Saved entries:
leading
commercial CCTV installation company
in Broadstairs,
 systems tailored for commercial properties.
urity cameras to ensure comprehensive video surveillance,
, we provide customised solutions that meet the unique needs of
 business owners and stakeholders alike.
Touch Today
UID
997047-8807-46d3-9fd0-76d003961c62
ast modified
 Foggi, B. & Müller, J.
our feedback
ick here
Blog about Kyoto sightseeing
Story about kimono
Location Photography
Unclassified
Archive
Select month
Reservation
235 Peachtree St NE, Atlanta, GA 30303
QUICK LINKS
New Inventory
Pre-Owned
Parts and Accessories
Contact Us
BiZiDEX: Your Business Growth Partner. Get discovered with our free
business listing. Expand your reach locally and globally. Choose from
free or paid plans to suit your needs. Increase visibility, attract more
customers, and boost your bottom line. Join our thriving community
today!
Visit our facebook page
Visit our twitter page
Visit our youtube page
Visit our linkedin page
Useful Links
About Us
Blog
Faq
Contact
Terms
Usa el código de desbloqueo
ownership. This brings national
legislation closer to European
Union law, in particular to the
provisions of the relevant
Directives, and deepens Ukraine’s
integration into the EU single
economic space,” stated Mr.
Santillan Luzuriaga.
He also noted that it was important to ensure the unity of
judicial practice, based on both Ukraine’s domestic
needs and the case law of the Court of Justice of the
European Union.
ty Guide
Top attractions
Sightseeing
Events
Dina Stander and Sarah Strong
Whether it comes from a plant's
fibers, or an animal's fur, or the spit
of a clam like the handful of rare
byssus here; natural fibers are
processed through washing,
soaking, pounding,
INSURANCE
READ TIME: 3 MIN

• Exercise brief
Exact copies of the lines from the start of the data up to the line holding "integration into the EU single", both included, are all that is needed.

• Response
leading
commercial CCTV installation company
in Broadstairs,
 systems tailored for commercial properties.
urity cameras to ensure comprehensive video surveillance,
, we provide customised solutions that meet the unique needs of
 business owners and stakeholders alike.
Touch Today
UID
997047-8807-46d3-9fd0-76d003961c62
ast modified
 Foggi, B. & Müller, J.
our feedback
ick here
Blog about Kyoto sightseeing
Story about kimono
Location Photography
Unclassified
Archive
Select month
Reservation
235 Peachtree St NE, Atlanta, GA 30303
QUICK LINKS
New Inventory
Pre-Owned
Parts and Accessories
Contact Us
BiZiDEX: Your Business Growth Partner. Get discovered with our free
business listing. Expand your reach locally and globally. Choose from
free or paid plans to suit your needs. Increase visibility, attract more
customers, and boost your bottom line. Join our thriving community
today!
Visit our facebook page
Visit our twitter page
Visit our youtube page
Visit our linkedin page
Useful Links
About Us
Blog
Faq
Contact
Terms
Usa el código de desbloqueo
ownership. This brings national
legislation closer to European
Union law, in particular to the
provisions of the relevant
Directives, and deepens Ukraine’s
integration into the EU single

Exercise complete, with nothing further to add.